Pollution or Peak Oil?

I was on the RSPB Rainham Marshes last week working on a job tackling invasive plant species, and I couldn't help but notice the amount of plastic that was washing in off the Thames. Over the past few years the problem of plastic pollution has been getting a significant amount of media attention but seeing the problem first hand has got me thinking a bit.

As a bit of an environmentalist I'll welcome any steps which might at least attempt to mitigate the damage we're doing to this planet, but the fact that plastic has suddenly been pushed into the public's eye seems a bit odd. When plastic was first produced at the start of the last century, the whole 'non-degradable' thing was one of the initial benefits they sold it on!

But anyway, the point I'm trying to make is that this sudden concern that's being expressed by world leaders, famous ecologists and the media alike is weird. Plastic pollution in our oceans is not something new and was being studied in quite some depth as long ago as the early 90s, but despite the obvious problems that were growing at the time, the world remained indifferent until relatively recently. So whats changed? Call me a cynic, but I seriously doubt that the only issue here is the environment, so its got me wondering whether this has more to do with peak oil - but perhaps not totally in the sense that most understand the term.

Whilst the prospect of running out of oil in the medium term is worrying given that every bit of infrastructure relies on the stuff, we're probably already very close to hitting peak oil regardless. That may be a bit of a misnomer though, Peak oil may ultimately not come down to its finite nature, but because cheaper, greener energy alternatives are becoming viable. Renewables after all make as much sense economically in the long-term as they do environmentally, but either way if oil demand doesn't peak very soon, oil reserves eventually will, and when that happens global instability will inevitably ensue.

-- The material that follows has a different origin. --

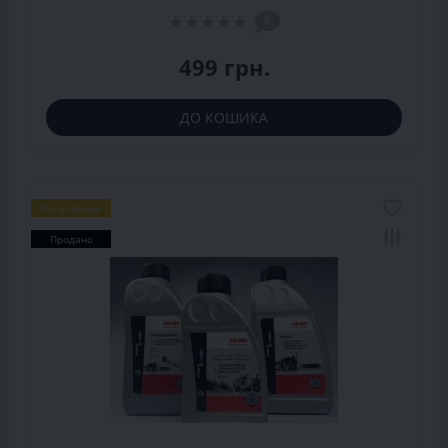
0
499 грн.
ДО КОШИКА
Популярний
Продано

So whats this got to do with plastics? Well mainly because plastic, a material modern society relies on for manufacturing practically everything, is reliant upon the refining of crude oil or gas and is in almost all cases a byproduct of fuel production. Whilst only 4% of global crude is currently used for plastic production, given that we are (hopefully) in the midst of a renewable revolution, a significant drop in the production of oil based fuels would also likely cause a significant increase in the cost of plastics (currently only 2% of plastics are bio-plastics from 'sustainable' sources.) I may well be wrong, but it could be that in addition to the concerns for marine life and chemical leaching, the other reasoning for the current anti-plastic rhetoric is an attempt to force firms to develop better alternatives for plastic that can be used in a post-oil society.

A world without cheap, sterile packaging would make many food items harder to transport, and inevitably increase spoilage and wastage. With a multiplying and increasingly urban population, anything which makes transportation more difficult makes feeding everybody on this planet more difficult. Development of biodegradable alternatives to plastic does seem to be advancing nicely, and trials continue with materials ranging from seaweed to tree cellulose, but if they prove to be uneconomical then we may well have a problem. Older packaging like glass would undoubtably be a cleaner option, but the energy expended in transporting heavier items made of glass would up transport costs significantly. (A glass jar constitutes roughly 36% of a product's total weight, whereas plastic is less than 4%.) Then there's everything else made from plastic from car bumpers to cable ties. Without plastic a whole host of items we rely on would be impossible to mass produce.

So whilst the environment is a concern, I'm sure our illustrious leaders are just as concerned about how they'll feed the masses and grease the wheels of the world economy.